Let’s try to refactor that with inheritance. A base class implements the logic when there is no transaction. And a subclass refines it to support transactions.

public void writeFile (String destFileName, InputStream data, boolean overwrite)
throws TxfsException
{
FileOutputStream fos = null;
BufferedOutputStream bos = null;
boolean isNew = false;
File f = new File (infos.getPath (), destFileName);
if ( !overwrite && f.exists () )
{
throw new TxfsException ("Error writing in file (file already exist):" +
destFileName);
}

try
{
// if ( !f.exists () )
// {
//    isNew = true;
// }
DirectoryUtil.mkDirs (f.getParentFile ());
try
{
Copier.copy (data, f);
}
finally
{
// if ( isNew && isInTransaction () )
// {
//     addCreatedFile (destFileName);
// }
IOUtils.closeInputStream (data);
}
}
catch ( IOException e )
{
throw new TxfsException (“Error writing in file:” + destFileName, e);
}
}

The transaction concern is removed from the base method. The overridden method looks then like:

public void writeFile (String destFileName, InputStream data, boolean overwrite)
throws TxfsException
{
try
{
super.writeFile( destFileName, data, overwrite );
}
finally
{
addCreatedFile (destFileName);
}
}

But we have then two problems: (1) we don’t know if the file is new, and it’s always added to the list of created file. (2) if the base method throw an exception because the file already exists and the flag is false, we still add it to the list of created file when we shouldn’t.

We could change the base method to have a return code (e.g.

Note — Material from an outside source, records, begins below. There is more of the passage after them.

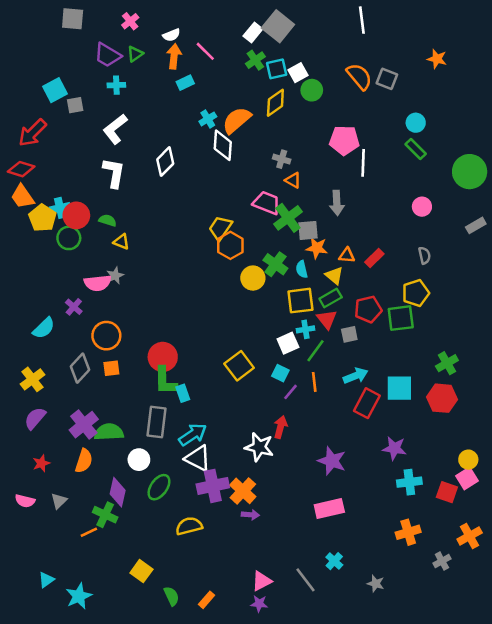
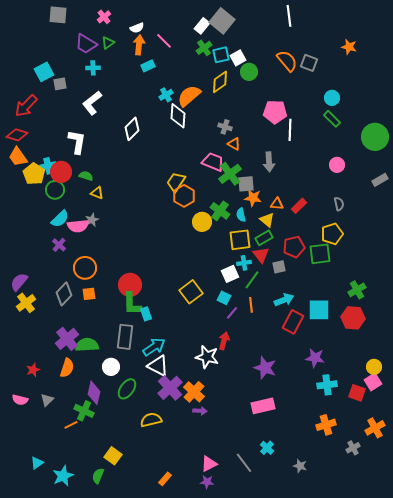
white L-shape: (114, 173) -> (77, 142), moved
cyan semicircle: (44, 328) -> (60, 219), moved
purple semicircle: (35, 418) -> (19, 282), moved
purple cross: (213, 486) -> (170, 388), turned -30
green semicircle: (171, 596) -> (98, 476), moved, turned -133

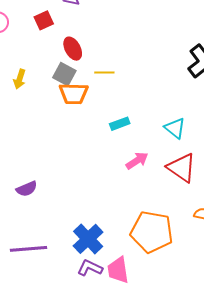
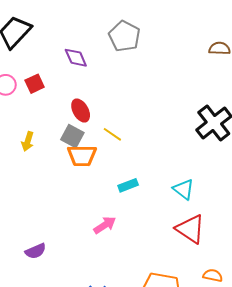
red square: (44, 20) -> (35, 84), moved
yellow line: (104, 73) -> (112, 134), turned 36
pink arrow: (137, 161) -> (105, 225), moved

FileCreated and NoFileCreated). But return code are not generally a good solution and are quite ugly.

No, what we must do, is remove some responsibility to the method. We then split it into two methods createFile and writeFile. One expects the file to not exsits, the other the file to exists.

void writeFile (String dst, InputStream data ) throws TxfsException
void createFile (String dst, InputStream data ) throws TxfsException

(The method writeFile which takes the additional overwrite flag can be composed out of the two previous one )

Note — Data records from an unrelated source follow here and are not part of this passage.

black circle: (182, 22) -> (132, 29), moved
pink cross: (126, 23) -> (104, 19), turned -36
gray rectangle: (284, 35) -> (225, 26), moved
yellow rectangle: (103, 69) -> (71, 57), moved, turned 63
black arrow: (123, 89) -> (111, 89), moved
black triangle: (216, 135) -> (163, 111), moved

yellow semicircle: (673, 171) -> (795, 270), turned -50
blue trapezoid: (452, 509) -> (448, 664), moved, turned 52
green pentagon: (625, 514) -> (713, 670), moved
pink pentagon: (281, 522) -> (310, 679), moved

So our simplified writeFile method looks like:

public void createFile(String destFileName, InputStream data)
throws TxfsException
{
try
{
super.createFile(destFileName, data);
}
finally
{
// we add the file in any case
addCreatedFile(destFileName);
}
}

Alas, there is still the problem that if super.writeFile fails because the file already exists, we add it to the list.

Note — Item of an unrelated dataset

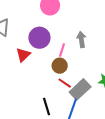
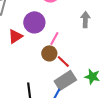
gray arrow: (81, 39) -> (85, 20), moved
red line: (65, 83) -> (63, 61), moved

And here we start to realize that our exception handling scheme was a bit weak. The general TxfsException is rather useless: we need to refine the exception handling to convey sufficient information to support meaningful treatment.

void writeFile (String dst, InputStream data )
throws TxfsException, TxfsFileDoesNotExsistException

void createFile (String dst, InputStream data )
throws TxfsException, TxfsFileExistsAlreadyException

Here is then the final code:

public void createFile(String destFileName, InputStream data)
throws TxfsFileAlreadyExistsException, TxfsException
{
// I can not use a finally block because
// if failure happens because file already existed       

// I must not add it the list
try {
super.createFile(destFileName, data);
// we add the file if creation succeeds
addCreatedFile(destFileName);
}
catch (TxfsFileAlreadyExistsException e)
{
// we don't add the file if it already exists
throw e;
}
catch (Throwable e)
{
// we add the file in any other case
addCreatedFile(destFileName);
}
}
}

Conclusion

Anti-If refactoring is not so easy. There are various kind of ifs, some of which are ok, and some of which are bad. Removing ifs can imply changing the design significantly, including the inheritance hierarchy and the exception hierarchy.

A tool to analyze and propose refactoring suggestion would be cool, but for the time being, NoIF refactoring is probably in the hands of developers which can ensure the semantics equivalence of the code before and after the refactoring.